What to do - Work out how many lines in the data hold the string "Haya". Reply with only that number.

Information shown -
________________

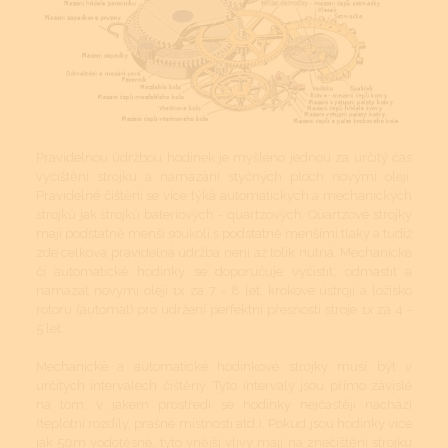
Pravidelnou údržbou hodinek je myšleno jednou za určitý čas
vyčištění strojku a namazání styčných ploch novými oleji.
Pravidelné čištění se více týká automatických a mechanických
strojků jak strojků bateriových - quartzových. Quartzové strojky
mají podstatně menší soukolí s podstatně menšími tlaky a tudíž
zde celková pravidelná údržba není až tolik nutná. Mechanické
či automatické hodinky se doporučuje vyčistit, odmastit a
namazat novými oleji 1x za 7 - 8 let, krokové ústrojí a ložisko
rotoru (automat) pro udržení perfektní přesnosti stroje 1x za 4 -
5 let.
Mechanické a automatické hodinkové strojky musí být v
určitých intervalech čištěny. Tyto intervaly jsou přímo závislé
na tom, v jakém prostředí se hodinky nejčastěji nachází
(teplotní rozdíly, prašné místnosti atd.). Pokud jsou hodinky více
jak 50m vodotěsné, tyto vnější vlivy mají na znečištění strojku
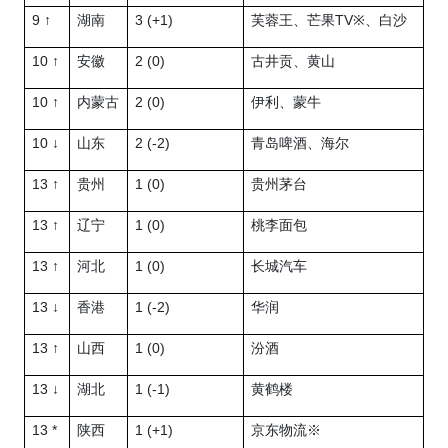
9 ↑
3 (+1)
TV
湖南
芙蓉王、芒果
※、白沙
10 ↑
2 (0)
安徽
古井贡、黄山
10 ↑
2 (0)
内蒙古
伊利、蒙牛
10 ↓
2 (-2)
山东
青岛啤酒、海尔
13 ↑
1 (0)
贵州
贵州茅台
13 ↑
1 (0)
辽宁
桃李面包
13 ↑
1 (0)
河北
长城汽车
13 ↓
1 (-2)
香港
华润
13 ↑
1 (0)
山西
汾酒
13 ↓
1 (-1)
湖北
黄鹤楼
13 *
1 (+1)
陕西
京东物流
※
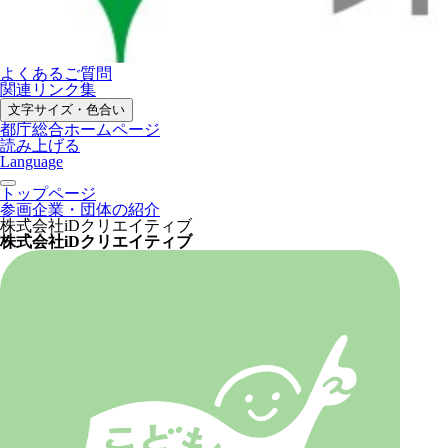
よくあるご質問
関連リンク集
文字サイズ・色合い
都庁総合ホームページ
読み上げる
Language
トップページ
参画企業・団体の紹介
株式会社iDクリエイティブ
株式会社iDクリエイティブ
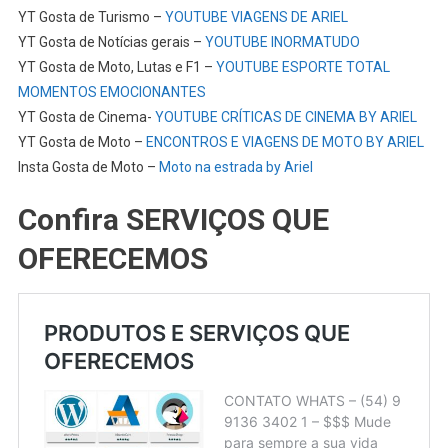
YT Gosta de Turismo –
YOUTUBE VIAGENS DE ARIEL
YT Gosta de Notícias gerais –
YOUTUBE INORMATUDO
YT Gosta de Moto, Lutas e F1 –
YOUTUBE ESPORTE TOTAL
MOMENTOS EMOCIONANTES
YT Gosta de Cinema-
YOUTUBE CRÍTICAS DE CINEMA BY ARIEL
YT Gosta de Moto –
ENCONTROS E VIAGENS DE MOTO BY ARIEL
Insta Gosta de Moto –
Moto na estrada by Ariel
Confira SERVIÇOS QUE
OFERECEMOS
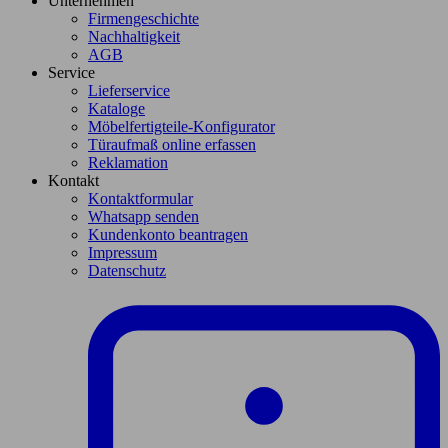
Unternehmen
Firmengeschichte
Nachhaltigkeit
AGB
Service
Lieferservice
Kataloge
Möbelfertigteile-Konfigurator
Türaufmaß online erfassen
Reklamation
Kontakt
Kontaktformular
Whatsapp senden
Kundenkonto beantragen
Impressum
Datenschutz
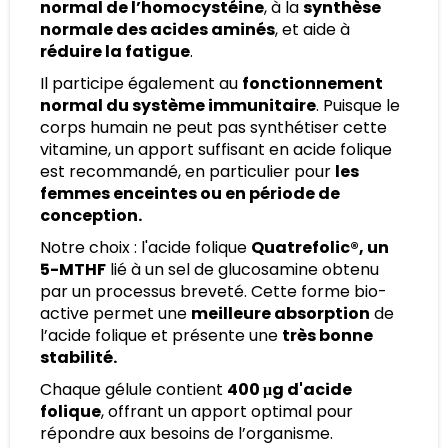
normal de l’homocystéine
, à la
synthèse
normale des acides aminés
, et aide à
réduire la fatigue
.
Il participe également au
fonctionnement
normal du système immunitaire
. Puisque le
corps humain ne peut pas synthétiser cette
vitamine, un apport suffisant en acide folique
est recommandé, en particulier pour
les
femmes enceintes ou en période de
conception.
Notre choix : l'acide folique
Quatrefolic®, un
5-MTHF
lié à un sel de glucosamine obtenu
par un processus breveté. Cette forme bio-
active permet une
meilleure absorption
de
l’acide folique et présente une
très bonne
stabilité.
Chaque gélule contient
400 μg d'acide
folique
, offrant un apport optimal pour
répondre aux besoins de l’organisme.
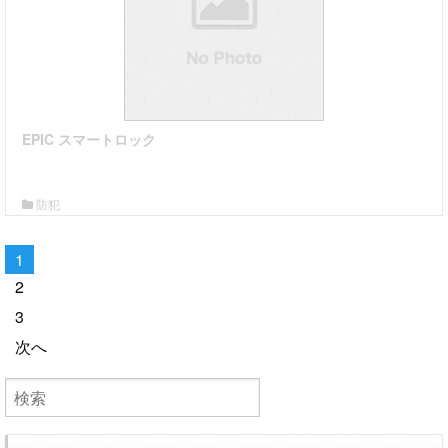
EPIC スマートロック
詳細はこちら
防犯
1
2
3
次へ
送信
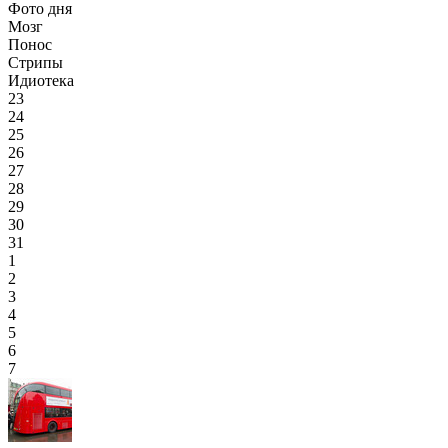
Фото дня
Мозг
Понос
Стрипы
Идиотека
23
24
25
26
27
28
29
30
31
1
2
3
4
5
6
7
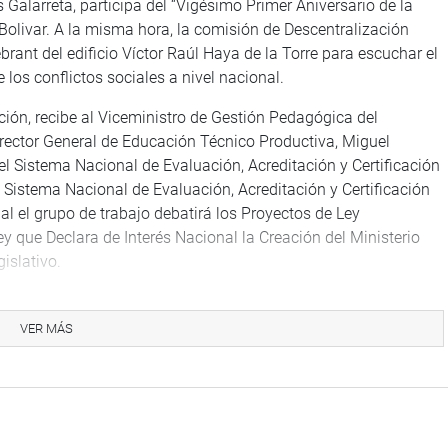
s Galarreta, participa del “Vigésimo Primer Aniversario de la
Bolivar. A la misma hora, la comisión de Descentralización
brant del edificio Víctor Raúl Haya de la Torre para escuchar el
 los conflictos sociales a nivel nacional.
ción, recibe al Viceministro de Gestión Pedagógica del
irector General de Educación Técnico Productiva, Miguel
el Sistema Nacional de Evaluación, Acreditación y Certificación
 Sistema Nacional de Evaluación, Acreditación y Certificación
al el grupo de trabajo debatirá los Proyectos de Ley
que Declara de Interés Nacional la Creación del Ministerio
islativo.
vita a la mesa de trabajo: “Confederación Peruana de
eyes del edificio Raúl Haya de la Torre también a las 09.45
VER MÁS
ciones Exteriores debate el Proyecto de Resolución Legislativa
 traslado de personas condenadas entre los gobiernos de Perú
 que aprueba la Constitución del Centro para los Servicios de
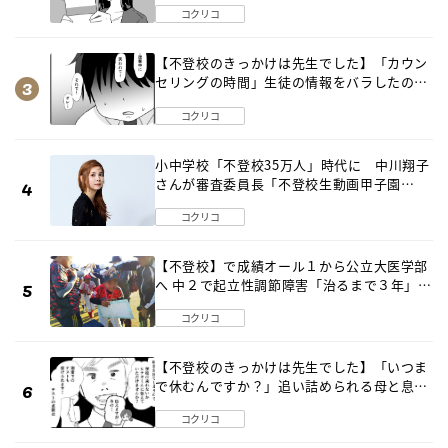
コクリコ
【不登校のきっかけは先生でした】「カウン
セリングの時間」生徒の情報をバラしたの
は…《第２話》
コクリコ
小中学校「不登校35万人」時代に 中川翔子
さんが審査委員長「不登校生動画甲子園
2026」が開催
コクリコ
【不登校】で成績オール１から公立大医学部
へ 中２で起立性調節障害「治るまで３年」の
診断 そのとき母は
コクリコ
【不登校のきっかけは先生でした】「いつま
で休むんですか？」追い詰められる母と息子
《第６話》
コクリコ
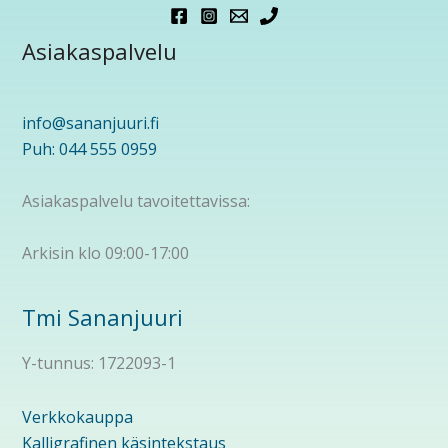
Asiakaspalvelu
info@sananjuuri.fi
Puh: 044 555 0959
Asiakaspalvelu tavoitettavissa:
Arkisin klo 09:00-17:00
Tmi Sananjuuri
Y-tunnus: 1722093-1
Verkkokauppa
Kalligrafinen käsintekstaus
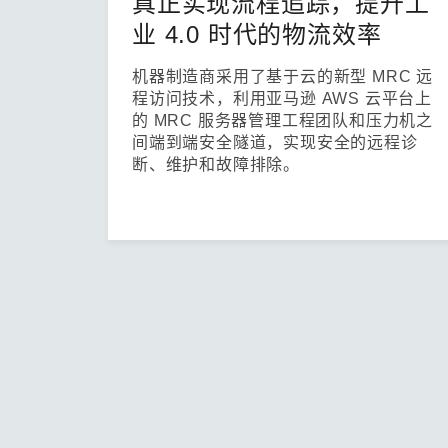
真正实现流程追踪，提升工
业 4.0 时代的物流效率
机器制造商采用了基于云的新型 MRC 远
程访问技术，利用亚马逊 AWS 云平台上
的 MRC 服务器管理工程团队和压力机之
间端到端安全隧道，实现安全的远程诊
断、维护和故障排除。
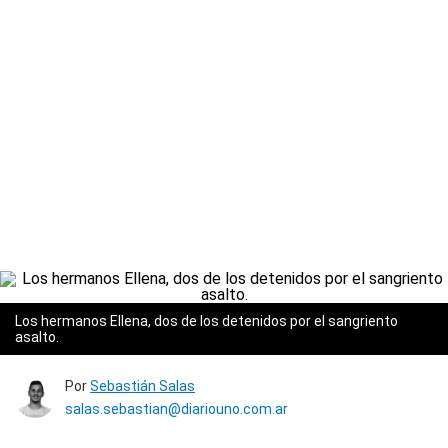
Los hermanos Ellena, dos de los detenidos por el sangriento
asalto.
Por
Sebastián Salas
salas.sebastian@diariouno.com.ar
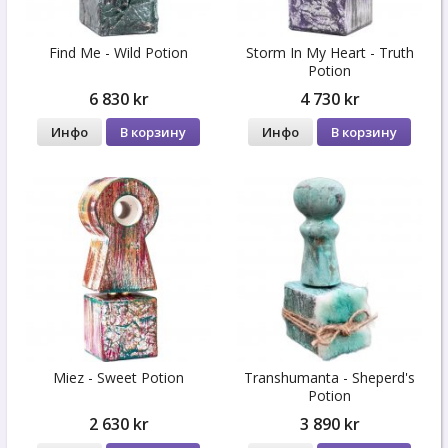
Find Me - Wild Potion
Storm In My Heart - Truth
Potion
6 830 kr
4 730 kr
Инфо
В корзину
Инфо
В корзину
Miez - Sweet Potion
Transhumanta - Sheperd's
Potion
2 630 kr
3 890 kr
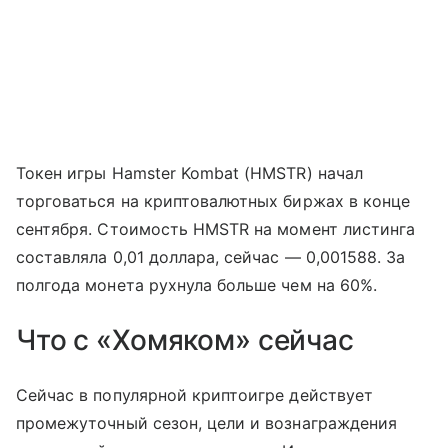
Токен игры Hamster Kombat (HMSTR) начал
торговаться на криптовалютных биржах в конце
сентября. Стоимость HMSTR на момент листинга
составляла 0,01 доллара, сейчас — 0,001588. За
полгода монета рухнула больше чем на 60%.
Что с «Хомяком» сейчас
Сейчас в популярной криптоигре действует
промежуточный сезон, цели и вознаграждения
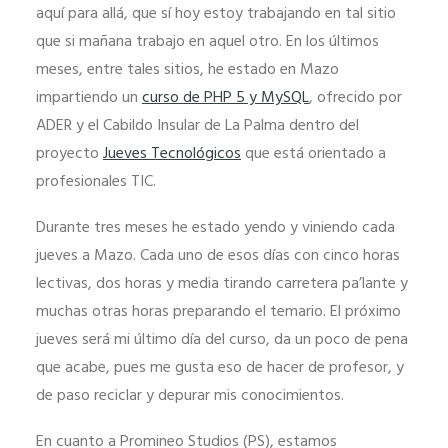
aquí para allá, que sí hoy estoy trabajando en tal sitio
que si mañana trabajo en aquel otro. En los últimos
meses, entre tales sitios, he estado en Mazo
impartiendo un
curso de PHP 5 y MySQL
, ofrecido por
ADER y el Cabildo Insular de La Palma dentro del
proyecto
Jueves Tecnológicos
que está orientado a
profesionales TIC.
Durante tres meses he estado yendo y viniendo cada
Necesarias
jueves a Mazo. Cada uno de esos días con cinco horas
Estas
lectivas, dos horas y media tirando carretera pa’lante y
cookies no
muchas otras horas preparando el temario. El próximo
son
jueves será mi último día del curso, da un poco de pena
opcionales.
que acabe, pues me gusta eso de hacer de profesor, y
Son
de paso reciclar y depurar mis conocimientos.
necesarias
para que
En cuanto a Promineo Studios (PS), estamos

________________

Output of the task - 2